*WHAT TO DO:* Write the records out again exactly, leaving no images in.

Extracted page text data

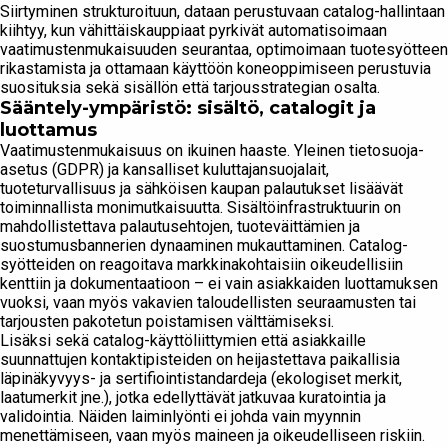
Siirtyminen strukturoituun, dataan perustuvaan catalog-hallintaan
kiihtyy, kun vähittäiskauppiaat pyrkivät automatisoimaan
vaatimustenmukaisuuden seurantaa, optimoimaan tuotesyötteen
rikastamista ja ottamaan käyttöön koneoppimiseen perustuvia
suosituksia sekä sisällön että tarjousstrategian osalta.
Sääntely-ympäristö: sisältö, catalogit ja
luottamus
Vaatimustenmukaisuus on ikuinen haaste. Yleinen tietosuoja-
asetus (GDPR) ja kansalliset kuluttajansuojalait,
tuoteturvallisuus ja sähköisen kaupan palautukset lisäävät
toiminnallista monimutkaisuutta. Sisältöinfrastruktuurin on
mahdollistettava palautusehtojen, tuoteväittämien ja
suostumusbannerien dynaaminen mukauttaminen. Catalog-
syötteiden on reagoitava markkinakohtaisiin ​​oikeudellisiin
kenttiin ja dokumentaatioon – ei vain asiakkaiden luottamuksen
vuoksi, vaan myös vakavien taloudellisten seuraamusten tai
tarjousten pakotetun poistamisen välttämiseksi.
Lisäksi sekä catalog-käyttöliittymien että asiakkaille
suunnattujen kontaktipisteiden on heijastettava paikallisia
läpinäkyvyys- ja sertifiointistandardeja (ekologiset merkit,
laatumerkit jne.), jotka edellyttävät jatkuvaa kuratointia ja
validointia. Näiden laiminlyönti ei johda vain myynnin
menettämiseen, vaan myös maineen ja oikeudelliseen riskiin.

*WRITTEN ANSWER:*
Siirtyminen strukturoituun, dataan perustuvaan catalog-hallintaan
kiihtyy, kun vähittäiskauppiaat pyrkivät automatisoimaan
vaatimustenmukaisuuden seurantaa, optimoimaan tuotesyötteen
rikastamista ja ottamaan käyttöön koneoppimiseen perustuvia
suosituksia sekä sisällön että tarjousstrategian osalta.
Sääntely-ympäristö: sisältö, catalogit ja
luottamus
Vaatimustenmukaisuus on ikuinen haaste. Yleinen tietosuoja-
asetus (GDPR) ja kansalliset kuluttajansuojalait,
tuoteturvallisuus ja sähköisen kaupan palautukset lisäävät
toiminnallista monimutkaisuutta. Sisältöinfrastruktuurin on
mahdollistettava palautusehtojen, tuoteväittämien ja
suostumusbannerien dynaaminen mukauttaminen. Catalog-
syötteiden on reagoitava markkinakohtaisiin ​​oikeudellisiin
kenttiin ja dokumentaatioon – ei vain asiakkaiden luottamuksen
vuoksi, vaan myös vakavien taloudellisten seuraamusten tai
tarjousten pakotetun poistamisen välttämiseksi.
Lisäksi sekä catalog-käyttöliittymien että asiakkaille
suunnattujen kontaktipisteiden on heijastettava paikallisia
läpinäkyvyys- ja sertifiointistandardeja (ekologiset merkit,
laatumerkit jne.), jotka edellyttävät jatkuvaa kuratointia ja
validointia. Näiden laiminlyönti ei johda vain myynnin
menettämiseen, vaan myös maineen ja oikeudelliseen riskiin.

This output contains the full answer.